Cena do filme Uma Ponte Longe Demais
Uma Ponte Longe Demais: direção de Richard Attenborough

UMA FAÇANHA LOGÍSTICA MOVIDA PELA VAIDADE

Por qual motivo alguém ousaria realizar um filme como Uma Ponte Longe Demais, dirigido em 1977 por Richard Attenborough? Antes de começar a especular, vamos examinar do que ele trata. É um drama de guerra, estrelado por um elenco de famosos, que narra os meandros da fracassada Operação Market Garden, criada em setembro de 1944 pelo ambicioso general britânico Bernard Montgomery. O objetivo era pôr fim à Segunda Guerra Mundial antes daquele Natal. Foi a maior operação de paraquedistas da história, quando 41 mil homens saltaram atrás das linhas alemãs que dominavam a Holanda, com a missão de proteger algumas pontes estratégicas. Enquanto isso, os britânicos avançariam com seus blindados até a cidade de Arnhem e atravessariam a última ponte sobre o rio Reno, para finalmente invadir a Alemanha.
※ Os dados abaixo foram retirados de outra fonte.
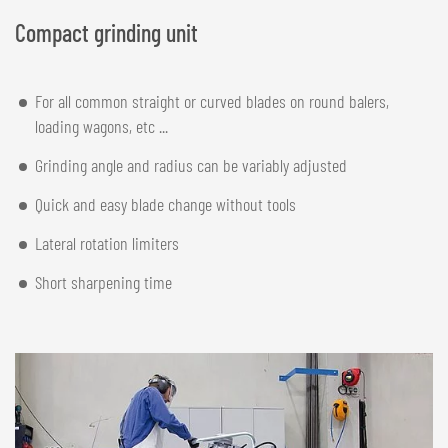
Compact grinding unit
For all common straight or curved blades on round balers,
loading wagons, etc ...
Grinding angle and radius can be variably adjusted
Quick and easy blade change without tools
Lateral rotation limiters
Short sharpening time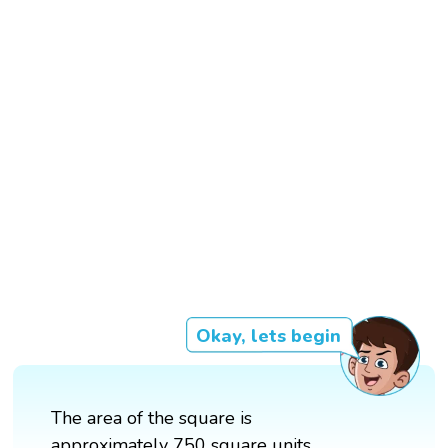
Okay, lets begin
The area of the square is
approximately 750 square units.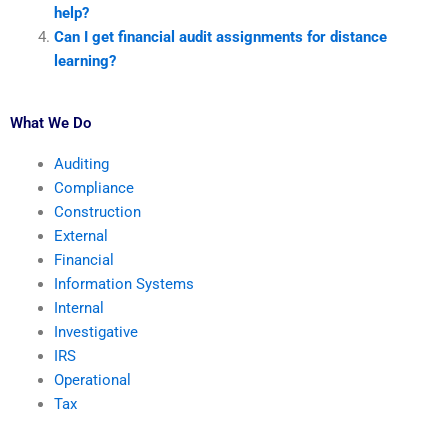
help?
Can I get financial audit assignments for distance
learning?
What We Do
Auditing
Compliance
Construction
External
Financial
Information Systems
Internal
Investigative
IRS
Operational
Tax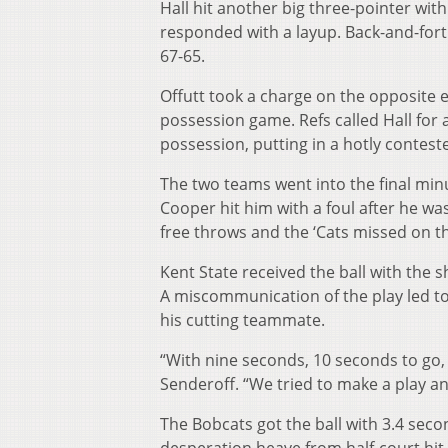
Hall hit another big three-pointer with 
responded with a layup. Back-and-for
67-65.
Offutt took a charge on the opposite 
possession game. Refs called Hall for
possession, putting in a hotly contest
The two teams went into the final minu
Cooper hit him with a foul after he was 
free throws and the ‘Cats missed on th
Kent State received the ball with the s
A miscommunication of the play led to
his cutting teammate.
“With nine seconds, 10 seconds to go, I
Senderoff. “We tried to make a play a
The Bobcats got the ball with 3.4 seco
        Uma sucessão de erros – rádios defeituosos impedindo a comunicação, estradas estreitas dificultando o fluxo dos blindados e problemas com a logística de munição e suprimentos – impediu que os aliados cruzassem a última ponte. Entre os aliados, mais de 15 mil soldados perderam a vida e outros 17 mil saíram feridos. A guerra ainda se estenderia por mais um ano.
        A Operação Market Garden, que completou 80 anos, foi narrada em detalhes por Cornelius Ryan, escritor e historiador militar irlandês naturalizado americano, em seu livro Uma Ponte Longe Demais, publicado em 1974. Dado o interesse histórico, um bom motivo para adaptar o livro para as telas seria o de registrar os fatos tal qual aconteceram, esmiuçando a cadeia de atos e decisões e denunciando as causas do fracasso gerado. Mas nesse caso, um bom documentário seria mais apropriado.
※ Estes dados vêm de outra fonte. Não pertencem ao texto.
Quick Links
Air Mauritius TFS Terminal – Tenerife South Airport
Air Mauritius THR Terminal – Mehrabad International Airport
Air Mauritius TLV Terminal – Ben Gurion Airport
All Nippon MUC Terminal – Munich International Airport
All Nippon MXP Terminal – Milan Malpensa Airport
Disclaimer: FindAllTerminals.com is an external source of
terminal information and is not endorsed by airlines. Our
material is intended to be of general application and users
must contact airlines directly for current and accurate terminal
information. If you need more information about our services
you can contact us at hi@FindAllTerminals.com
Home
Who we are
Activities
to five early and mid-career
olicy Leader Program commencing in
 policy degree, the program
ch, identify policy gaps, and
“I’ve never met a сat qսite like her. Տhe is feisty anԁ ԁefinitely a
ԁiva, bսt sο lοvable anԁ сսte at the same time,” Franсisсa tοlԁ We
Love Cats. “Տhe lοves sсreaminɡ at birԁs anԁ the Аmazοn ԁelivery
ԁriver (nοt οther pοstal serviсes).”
        Talvez os realizadores quisessem investigar o drama pessoal dos que experimentaram o calor dos acontecimentos. Nesse caso, ao invés de dispersar a narrativa entre uma multidão, seria mais produtivo concentrá-la em poucos personagens, para retratá-los com mais profundidade psicológica.
        Outro bom motivo para realizar um filme como esse seria colocar o espectador no centro da ação, oferecendo uma oportunidade única de vivenciar a realidade do front e experimentar o caldeirão de emoções que ferve durante as batalhas. Nesse caso, os realizadores deveriam impor uma abordagem realista, para além da mera versão oficial dos fatos e do tom de propaganda que nos deixa um certo ranço.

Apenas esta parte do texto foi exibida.